START DATASET EXTRACT

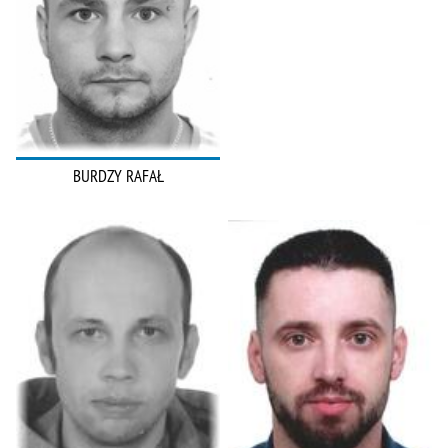
BURDZY RAFAŁ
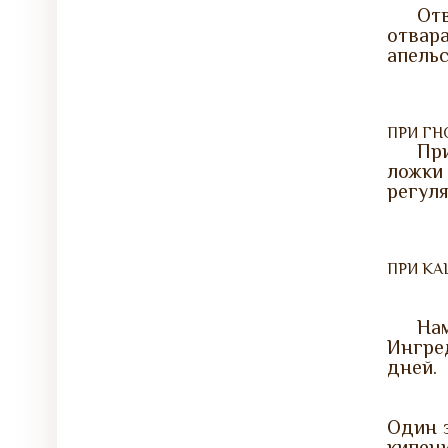
От
отвара
апельс
ПРИ ГН
При
ложки
регуля
ПРИ К
На
Ингре
дней.
Один з
кипени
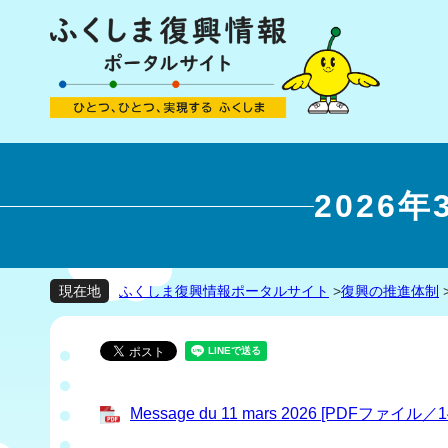
2026
ふくしま復興情報ポータルサイト
>
復興の推進体制
現在地
Message du 11 mars 2026 [PDFファイル／1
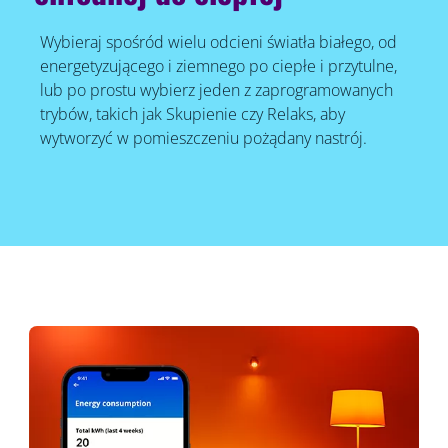
Wybieraj spośród wielu odcieni światła białego, od
energetyzującego i ziemnego po ciepłe i przytulne,
lub po prostu wybierz jeden z zaprogramowanych
trybów, takich jak Skupienie czy Relaks, aby
wytworzyć w pomieszczeniu pożądany nastrój.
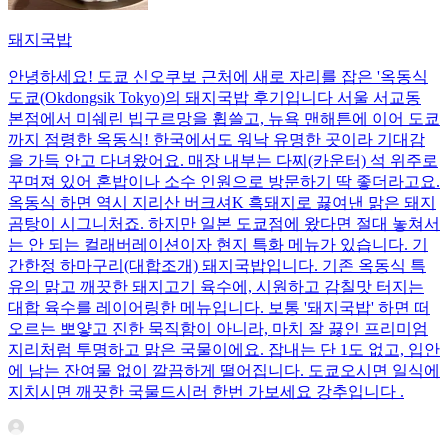
돼지국밥
안녕하세요! 도쿄 신오쿠보 근처에 새로 자리를 잡은 '옥동식
도쿄(Okdongsik Tokyo)의 돼지국밥 후기입니다 서울 서교동
본점에서 미쉐린 빕구르망을 휩쓸고, 뉴욕 맨해튼에 이어 도쿄
까지 점령한 옥동식! 한국에서도 워낙 유명한 곳이라 기대감
을 가득 안고 다녀왔어요. 매장 내부는 다찌(카운터) 석 위주로
꾸며져 있어 혼밥이나 소수 인원으로 방문하기 딱 좋더라고요.
옥동식 하면 역시 지리산 버크셔K 흑돼지로 끓여낸 맑은 돼지
곰탕이 시그니처죠. 하지만 일본 도쿄점에 왔다면 절대 놓쳐서
는 안 되는 컬래버레이션이자 현지 특화 메뉴가 있습니다. 기
간한정 하마구리(대합조개) 돼지국밥입니다. 기존 옥동식 특
유의 맑고 깨끗한 돼지고기 육수에, 시원하고 감칠맛 터지는
대합 육수를 레이어링한 메뉴입니다. 보통 '돼지국밥' 하면 떠
오르는 뽀얗고 진한 묵직함이 아니라, 마치 잘 끓인 프리미엄
지리처럼 투명하고 맑은 국물이에요. 잡내는 단 1도 없고, 입안
에 남는 잔여물 없이 깔끔하게 떨어집니다. 도쿄오시면 일식에
지치시면 깨끗한 국물드시러 한번 가보세요 강추입니다 .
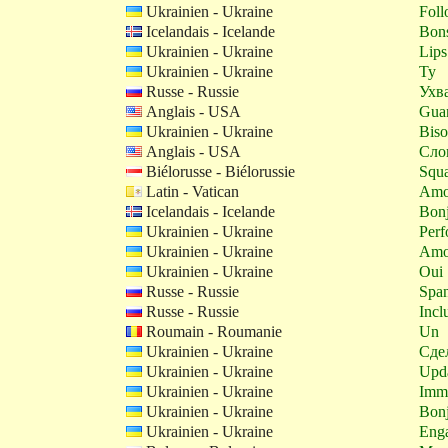
Ukrainien - Ukraine
Fol
Icelandais - Icelande
Bons
Ukrainien - Ukraine
Lips
Ukrainien - Ukraine
Ty
Russe - Russie
Ухв
Anglais - USA
Gua
Ukrainien - Ukraine
Bis
Anglais - USA
Сло
Biélorusse - Biélorussie
Squ
Latin - Vatican
Amo
Icelandais - Icelande
Bon
Ukrainien - Ukraine
Per
Ukrainien - Ukraine
Amo
Ukrainien - Ukraine
Oui
Russe - Russie
Spa
Russe - Russie
Incl
Roumain - Roumanie
Un
Ukrainien - Ukraine
Сде
Ukrainien - Ukraine
Upd
Ukrainien - Ukraine
Imme
Ukrainien - Ukraine
Bon
Ukrainien - Ukraine
Eng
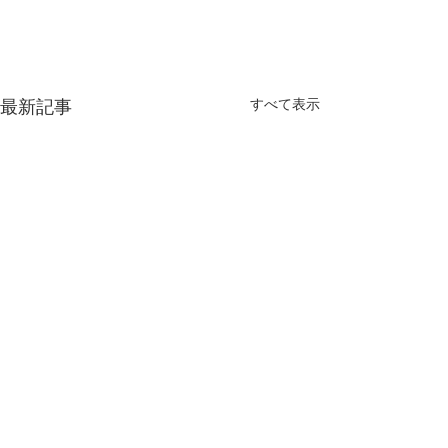
すべて表示
最新記事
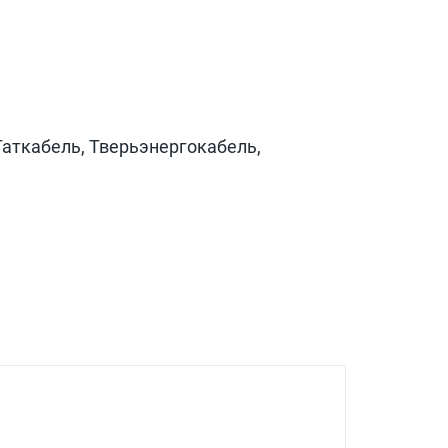
Таткабель, Тверьэнергокабель,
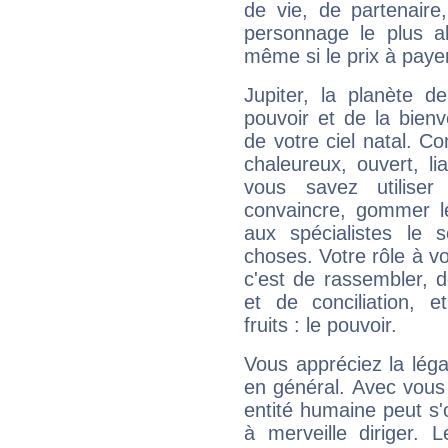
de vie, de partenaire
personnage le plus al
même si le prix à payer 
Jupiter, la planète de
pouvoir et de la bienv
de votre ciel natal. C
chaleureux, ouvert, lia
vous savez utilise
convaincre, gommer le
aux spécialistes le s
choses. Votre rôle à v
c'est de rassembler, d
et de conciliation, e
fruits : le pouvoir.
Vous appréciez la légal
en général. Avec vous
entité humaine peut s'
à merveille diriger. 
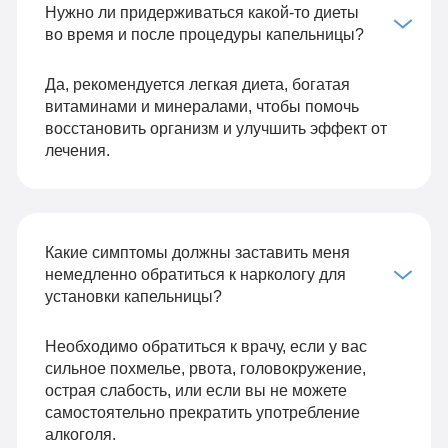
Нужно ли придерживаться какой-то диеты
во время и после процедуры капельницы?
Да, рекомендуется легкая диета, богатая
витаминами и минералами, чтобы помочь
восстановить организм и улучшить эффект от
лечения.
Какие симптомы должны заставить меня
немедленно обратиться к наркологу для
установки капельницы?
Необходимо обратиться к врачу, если у вас
сильное похмелье, рвота, головокружение,
острая слабость, или если вы не можете
самостоятельно прекратить употребление
алкоголя.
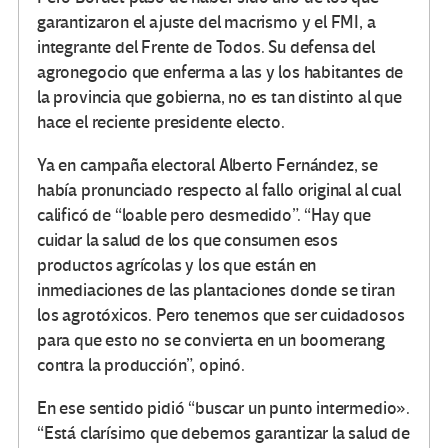
garantizaron el ajuste del macrismo y el FMI, a
integrante del Frente de Todos. Su defensa del
agronegocio que enferma a las y los habitantes de
la provincia que gobierna, no es tan distinto al que
hace el reciente presidente electo.
Ya en campaña electoral Alberto Fernández, se
había pronunciado respecto al fallo original al cual
calificó de “loable pero desmedido”. “Hay que
cuidar la salud de los que consumen esos
productos agrícolas y los que están en
inmediaciones de las plantaciones donde se tiran
los agrotóxicos. Pero tenemos que ser cuidadosos
para que esto no se convierta en un boomerang
contra la producción”, opinó.
En ese sentido pidió “buscar un punto intermedio».
“Está clarísimo que debemos garantizar la salud de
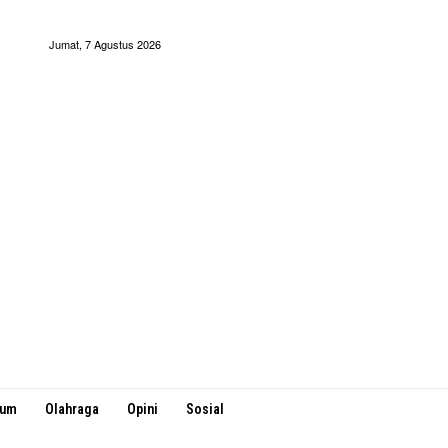
Jumat, 7 Agustus 2026
kum
Olahraga
Opini
Sosial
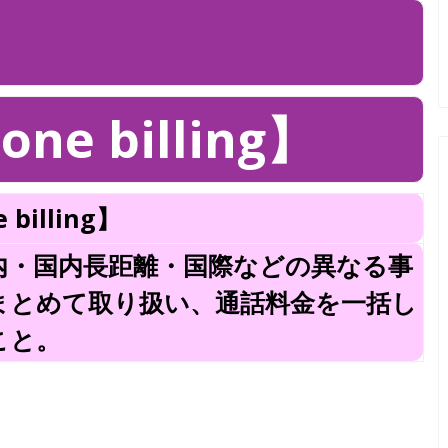
 billing】
illing】
内・国内長距離・国際などの異なる事
まとめて取り扱い、通話料金を一括し
こと。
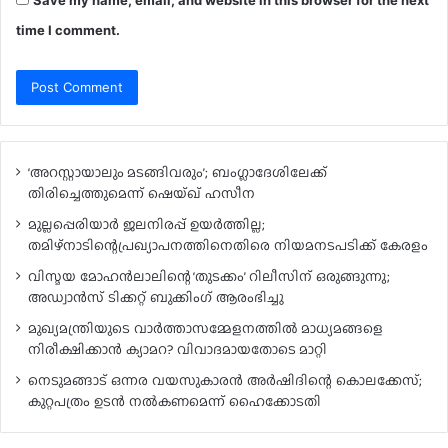
time I comment.
‘അറസ്റ്റായാലും മടങ്ങിവരും’; ബംഗ്ലാദേശിലേക്ക്
തിരിച്ചെത്തുമെന്ന് ഷെയ്ഖ് ഹസീന
മുല്ലപ്പെരിയാർ ജലനിരപ്പ് ഉയർത്തില്ല;
തമിഴ്‌നാടിന്റെപ്രഖ്യാപനത്തിനെതിരെ നിയമനടപടിക്ക് കേരളം
വിസ്മയ മോഹൻലാലിന്റെ ‘തുടക്കം’ റിലീസിന് ഒരുങ്ങുന്നു;
അഡ്വാൻസ് ടിക്കറ്റ് ബുക്കിംഗ് ആരംഭിച്ചു
മുഖ്യമന്ത്രിയുടെ വാർത്താസമ്മേളനത്തിൽ മാധ്യമങ്ങളെ
നിരീക്ഷിക്കാൻ ക്യാമറ? വിവാദമായതോടെ മാറ്റി
നെടുമങ്ങാട് ഒന്നര വയസുകാരൻ അർഷിദിന്റെ കൊലക്കേസ്;
കുറ്റപത്രം ഉടൻ നൽകണമെന്ന് ഹൈക്കോടതി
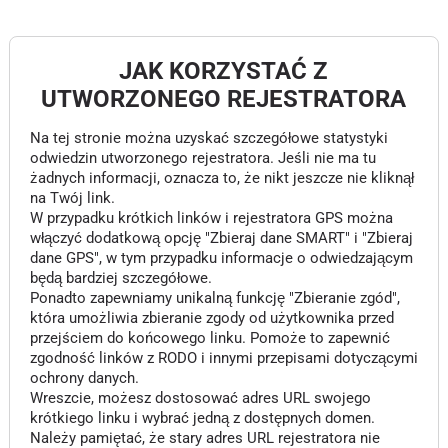
JAK KORZYSTAĆ Z
UTWORZONEGO REJESTRATORA
Na tej stronie można uzyskać szczegółowe statystyki
odwiedzin utworzonego rejestratora. Jeśli nie ma tu
żadnych informacji, oznacza to, że nikt jeszcze nie kliknął
na Twój link.
W przypadku krótkich linków i rejestratora GPS można
włączyć dodatkową opcję "Zbieraj dane SMART" i "Zbieraj
dane GPS", w tym przypadku informacje o odwiedzającym
będą bardziej szczegółowe.
Ponadto zapewniamy unikalną funkcję "Zbieranie zgód",
która umożliwia zbieranie zgody od użytkownika przed
przejściem do końcowego linku. Pomoże to zapewnić
zgodność linków z RODO i innymi przepisami dotyczącymi
ochrony danych.
Wreszcie, możesz dostosować adres URL swojego
krótkiego linku i wybrać jedną z dostępnych domen.
Należy pamiętać, że stary adres URL rejestratora nie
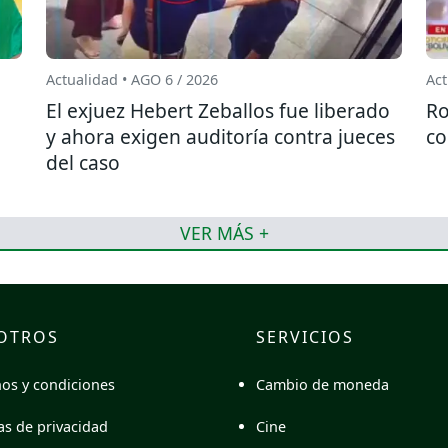
Actualidad • AGO 6 / 2026
Act
El exjuez Hebert Zeballos fue liberado
Ro
y ahora exigen auditoría contra jueces
co
del caso
VER MÁS +
OTROS
SERVICIOS
Cambio de moneda
os y condiciones
Cine
cas de privacidad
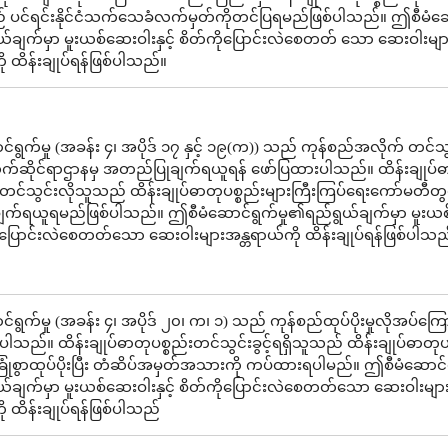
ပင်ရင်းနိုင်ငံသက်သေခံလက်မှတ်ကိုတင်ပြရမည်ဖြစ်ပါသည်။ ဤစီမံဆေ
ယ်ချက်မှာ မူးယစ်ဆေးဝါးနှင့် စိတ်ကိုပြောင်းလဲစေတတ် သော ဆေးဝါးမျာ
ု ထိန်းချုပ်ရန်ဖြစ်ပါသည်။
ရွက်မှု (အခန်း ၄၊ အပိုဒ် ၁၇ နှင့် ၁၉(က)) သည် ကုန်စည်အလိုက် တင်သွင
်ဆိုင်ရာဌာနမှ အတည်ပြုချက်ရယူရန် ဖော်ပြထားပါသည်။ ထိန်းချုပ်ဓ
ားတင်သွင်းလိုသူသည် ထိန်းချုပ်ဓာတုပစ္စည်းများကြီးကြပ်ရေးကော်မတီတွ
ျက်ရယူရမည်ဖြစ်ပါသည်။ ဤစီမံဆောင်ရွက်မှု၏ရည်ရွယ်ချက်မှာ မူးယ
်ကိုပြောင်းလဲစေတတ်သော ဆေးဝါးများအန္တရာယ်ကို ထိန်းချုပ်ရန်ဖြစ်ပါသည
ရွက်မှု (အခန်း ၄၊ အပိုဒ် ၂၀၊ က၊ ၁) သည် ကုန်စည်ထုပ်ပိုးမှုလိုအပ်ကြေ
ါသည်။ ထိန်းချုပ်ဓာတုပစ္စည်းတင်သွင်းခွင့်ရရှိသူသည် ထိန်းချုပ်ဓာတုပစ
ုံခြုံစွာထုပ်ပိုးပြီး တံဆိပ်အမှတ်အသားကို ကပ်ထားရပါမည်။ ဤစီမံဆောင်
ယ်ချက်မှာ မူးယစ်ဆေးဝါးနှင့် စိတ်ကိုပြောင်းလဲစေတတ်သော ဆေးဝါးမျာ
ု ထိန်းချုပ်ရန်ဖြစ်ပါသည်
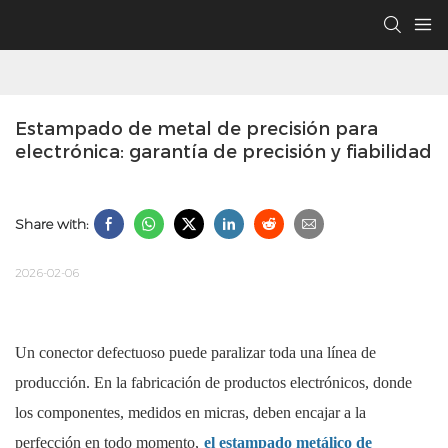
Estampado de metal de precisión para 
electrónica: garantía de precisión y fiabilidad
Share with:
2026-02-06
Un conector defectuoso puede paralizar toda una línea de
producción. En la fabricación de productos electrónicos, donde
los componentes, medidos en micras, deben encajar a la
perfección en todo momento,
el estampado metálico de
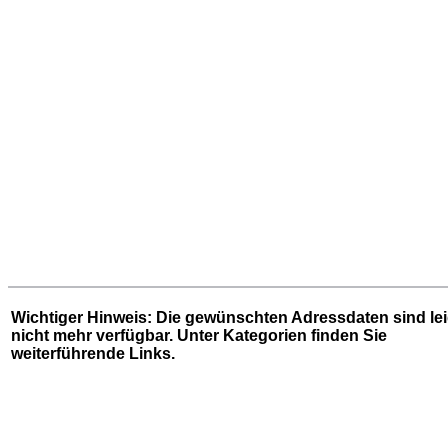
Wichtiger Hinweis: Die gewünschten Adressdaten sind le
nicht mehr verfügbar. Unter
Kategorien
finden Sie
weiterführende Links.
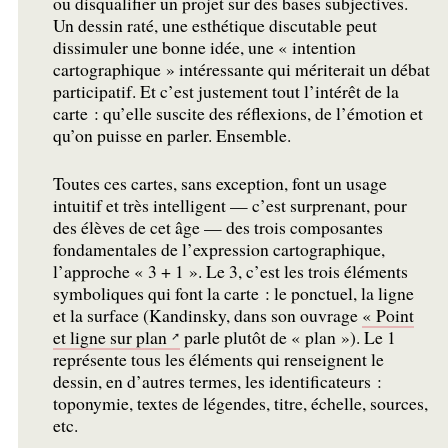
ou disqualifier un projet sur des bases subjectives.
Un dessin raté, une esthétique discutable peut
dissimuler une bonne idée, une «
intention
cartographique
» intéressante qui mériterait un débat
participatif. Et c’est justement tout l’intérêt de la
carte : qu’elle suscite des réflexions, de l’émotion et
qu’on puisse en parler. Ensemble.
Toutes ces cartes, sans exception, font un usage
intuitif et très intelligent — c’est surprenant, pour
des élèves de cet âge — des trois composantes
fondamentales de l’expression cartographique,
l’approche «
3 + 1
». Le 3, c’est les trois éléments
symboliques qui font la carte : le ponctuel, la ligne
et la surface (Kandinsky, dans son ouvrage
«
Point
et ligne sur plan
parle plutôt de «
plan
»). Le 1
représente tous les éléments qui renseignent le
dessin, en d’autres termes, les identificateurs :
toponymie, textes de légendes, titre, échelle, sources,
etc.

END DATASET EXTRACT

→ PROBLEM
Nothing but the lines above from the one containing "ယ်ချက်မှာ မူးယစ်ဆေးဝါးနှင့် စိတ်ကိုပြောင်းလဲစေတတ် သော" through the one containing "ရွက်မှု (အခန်း ၄၊ အပိုဒ် ၂၀၊" should appear in the answer, each repeated exactly.

→ ANSWER TO THE EXERCISE
ယ်ချက်မှာ မူးယစ်ဆေးဝါးနှင့် စိတ်ကိုပြောင်းလဲစေတတ် သော ဆေးဝါးမျာ
ု ထိန်းချုပ်ရန်ဖြစ်ပါသည်။
ရွက်မှု (အခန်း ၄၊ အပိုဒ် ၁၇ နှင့် ၁၉(က)) သည် ကုန်စည်အလိုက် တင်သွင
်ဆိုင်ရာဌာနမှ အတည်ပြုချက်ရယူရန် ဖော်ပြထားပါသည်။ ထိန်းချုပ်ဓ
ားတင်သွင်းလိုသူသည် ထိန်းချုပ်ဓာတုပစ္စည်းများကြီးကြပ်ရေးကော်မတီတွ
ျက်ရယူရမည်ဖြစ်ပါသည်။ ဤစီမံဆောင်ရွက်မှု၏ရည်ရွယ်ချက်မှာ မူးယ
်ကိုပြောင်းလဲစေတတ်သော ဆေးဝါးများအန္တရာယ်ကို ထိန်းချုပ်ရန်ဖြစ်ပါသည
ရွက်မှု (အခန်း ၄၊ အပိုဒ် ၂၀၊ က၊ ၁) သည် ကုန်စည်ထုပ်ပိုးမှုလိုအပ်ကြေ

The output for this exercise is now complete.